Waktu aku lagi nonton TV bareng Azizah di ruang tengah, Hilmi yang baru bangun tidur selepas Isya pun langsung mengadu. Katanya, badannya jadi bintik-bintik merah karena alergi, dan sedikit gatal. Emang sih, waktu dia bilang gitu aku sempat ngelihat sendiri kalau badannya emang jadi merah-merah. Karena aku mikirnya Hilmi sempat kena air yang menguning itu, jadinya aku pun nyuruh dia pakai bedak bayi yang biasa aku pakai atau caladine yang berbentuk lotion. Awalnya dia pakai bedak bayi biasa. Tapi setelah dua hari tidak juga sembuh, akhirnya dia pun ganti pakai caladine itu. Soalnya, badannya juga sampai bengkak-bengkak gitu setelah dua harian.

Aku sempat cerita kondisi Hilmi ke Ummi. Dan kata Ummi, mungkin seprei di kamar Hilmi juga harus diganti. Pas aku mau bilang gitu ke Hilmi, rupanya dia udah pindah duluan tidurnya ke kamar atas, kamar yang emang lebih sering dibersihin karena itu kamar tidur Ummi dan Abi—sebenarnya kamar Azizah dan Ais, tapi jadi dipakai sama Ummi dan Abi karena kamarnya mereka sekarang dipakai aku dan Mas Suami, hehehe. Dan kebetulan, sewaktu minggu kemarin Abi dan Ummi nggak pulang, jadinya kamar atas sudah sempat dibereskan karena habis dipakai tidur oleh aku dan Azizah yang saat itu sedang minggu penjemputan. Ya udah, karena Hilmi pun udah pindah ke atas, jadinya seprei di kamar itu pun ditunda digantinya. Soalnya, cucian kotor pun udah menumpuk di belakang. Tapi karena sempat ditunda, terus jadi kelupaan deh sampai sekarang. Lah, iya lupa...
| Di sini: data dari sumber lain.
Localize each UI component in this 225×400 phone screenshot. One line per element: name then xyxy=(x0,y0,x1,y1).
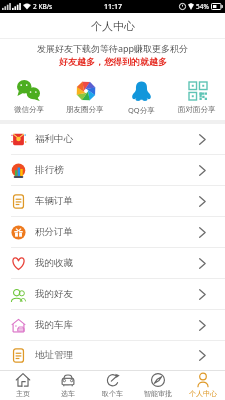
button[interactable]: 取个车 xyxy=(90,371,135,400)
staticText: QQ分享 xyxy=(128,105,155,115)
button[interactable]: 朋友圈分享 xyxy=(57,80,113,114)
staticText: 地址管理 xyxy=(35,349,73,361)
staticText: 个人中心 xyxy=(189,389,217,398)
button[interactable]: 我的好友 xyxy=(0,279,225,310)
button[interactable]: 排行榜 xyxy=(0,155,225,186)
staticText: 智能审批 xyxy=(144,389,172,398)
button[interactable]: 微信分享 xyxy=(0,80,57,114)
button[interactable]: 我的车库 xyxy=(0,310,225,341)
staticText: 发展好友下载勿等待app赚取更多积分 xyxy=(37,42,189,54)
staticText: 11:17 xyxy=(104,2,122,12)
staticText: 微信分享 xyxy=(14,105,44,114)
button[interactable]: 福利中心 xyxy=(0,124,225,155)
staticText: 54% xyxy=(196,2,209,11)
staticText: 朋友圈分享 xyxy=(66,105,104,114)
button[interactable]: 主页 xyxy=(0,371,45,400)
staticText: 选车 xyxy=(61,389,75,398)
staticText: 2 KB/s xyxy=(33,2,53,11)
button[interactable]: 车辆订单 xyxy=(0,186,225,217)
staticText: 个人中心 xyxy=(91,19,135,33)
staticText: 面对面分享 xyxy=(178,105,216,114)
button[interactable]: 我的收藏 xyxy=(0,248,225,279)
staticText: 排行榜 xyxy=(35,164,64,176)
staticText: 福利中心 xyxy=(35,133,73,145)
button[interactable]: 地址管理 xyxy=(0,341,225,370)
staticText: 积分订单 xyxy=(35,226,73,238)
staticText: 好友越多，您得到的就越多 xyxy=(59,56,167,67)
staticText: 我的车库 xyxy=(35,319,73,331)
button[interactable]: 选车 xyxy=(45,371,90,400)
button[interactable]: 智能审批 xyxy=(135,371,180,400)
staticText: 取个车 xyxy=(102,389,123,398)
staticText: 我的好友 xyxy=(35,288,73,300)
button[interactable]: QQ分享 xyxy=(113,80,169,115)
button[interactable]: 积分订单 xyxy=(0,217,225,248)
button[interactable]: 个人中心 xyxy=(180,371,225,400)
staticText: 主页 xyxy=(16,389,30,398)
button[interactable]: 面对面分享 xyxy=(169,80,225,114)
staticText: 我的收藏 xyxy=(35,257,73,269)
staticText: 车辆订单 xyxy=(35,195,73,207)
Meskipun begitu, badan Hilmi Alhamdulillahnya sekarang udah nggak bintik-bintik merah dan gatal-gatal lagi. Aku juga udah suruh dia banyak-banyak minum air putih meskipun agak susah juga ya ngebilanginnya. Terus, aku juga udah ngelarang dia buat kebanyakan makan mie kalau tengah malam. Ya emang sih, Hilmi ini meskipun sudah sempat makan malam dengan porsi yang banyak, biasanya tengah malam gitu dia bakal kelaparan lagi dan langsung masak mie. Kalau aku lagi nginep di Purbalingga dan dia sendirian di rumah pun, seringnya dia malah masak mie, bukan beli makan di luar. Mungkin karena malas dan hujan kali ya, jadi dia malas untuk keluar meski punya mantel. Mau gofood pun, katanya dia kasihan sama driver-nya. Dan telor ataupun nugget yang biasa aku sediain di kulkas biasanya nggak begitu sering kesentuh, kalah sama popularitas si mie instan itu.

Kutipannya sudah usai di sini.